Seguindo a série sobre a amamentação, a partir dos resultados da mini pesquisa, elaborei umas perguntas e hoje temos uma entrevista com Rosário Bezerra: doula, consultora em lactação, fonoaudióloga e mãe de duas meninas lindas - da Giane, que mamou até 1a e 2m e da Manu, que tem 1 ano e 10 m e mama sem data pra parar!
Ela me ajudou muito no início da minha amamentação, e a entrevista está pra lá de esclarecedora! Já vou avisando que me emocionei no final!
Muito obrigada pelo cuidado e por ter topado participar Rô! :)

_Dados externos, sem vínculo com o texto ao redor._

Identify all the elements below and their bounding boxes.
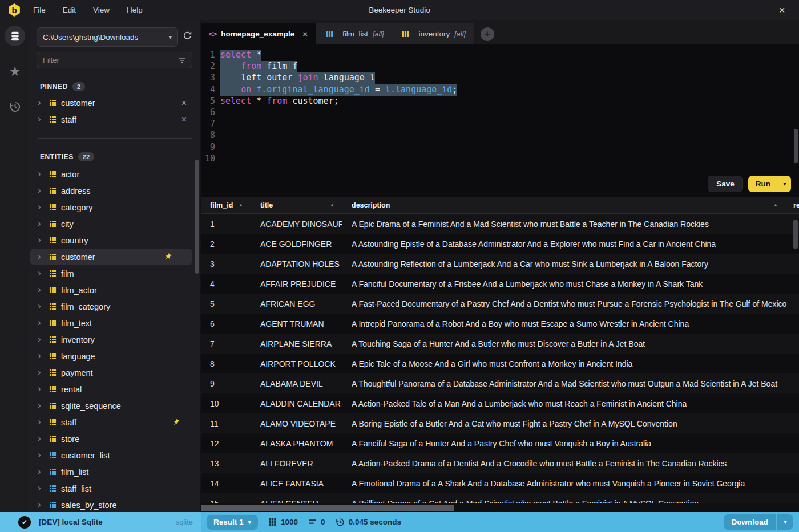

Quem tiver mais dúvidas, posta nos comentários que a gente vai tentando construir o conhecimento juntos!
1) O que é uma consultora em lactação?
Um dos principais pré-requisitos
para se tornar uma consultora em lactação é amar e acreditar na perfeita
natureza do nosso corpo, enxergando na amamentação muito mais do que valores
nutricionais. Alie-se a isso uma boa experiência pessoal com aleitamento
materno, formação prévia na área de saúde e cursos de capacitação atualizados e
alinhados com os princípios de acolhimento, humanização e com base em
evidências científicas, respeitando as recomendações da Organização Mundial da
Saúde e a Norma Brasileira de Comercialização de Alimentos para Lactentes
(NBCAL).
2) Na minipesquisa, apenas duas mulheres relataram não ter nenhuma
dificuldade para amamentar. Na sua prática você também encontra isso? Por que
essa dificuldade é tão comum no início da amamentação?
A amamentação tem um peso
cultural muito grande. Por muitos anos fomos levados a acreditar que o leite
materno poderia ser substituído por leites artificiais e a indústria de leites
soube usar do poder econômico para nos convencer de que a mamadeira era um
método muito mais prático e seguro para alimentar as crianças. Gerações de mais
gerações de bebês sendo alimentados de forma artificial, com mulheres acreditando
na fórmula mágica e engordativa (o mito do bebê gordo como referência de saúde).
Ainda hoje muitas mães sofrem terrível pressão da sociedade com ideias falsas
de leite fraco, pouco leite, bebês muito gulosos que só saciam depois de uma
mamadeira com engrossantes.
Outra vertente que acentua estas
dificuldades está relacionada a medicalização do parto, a procedimentos
invasivos e que não privilegiam o contato imediato entre mãe e bebê. O parto
visto como uma doença que precisa de cura.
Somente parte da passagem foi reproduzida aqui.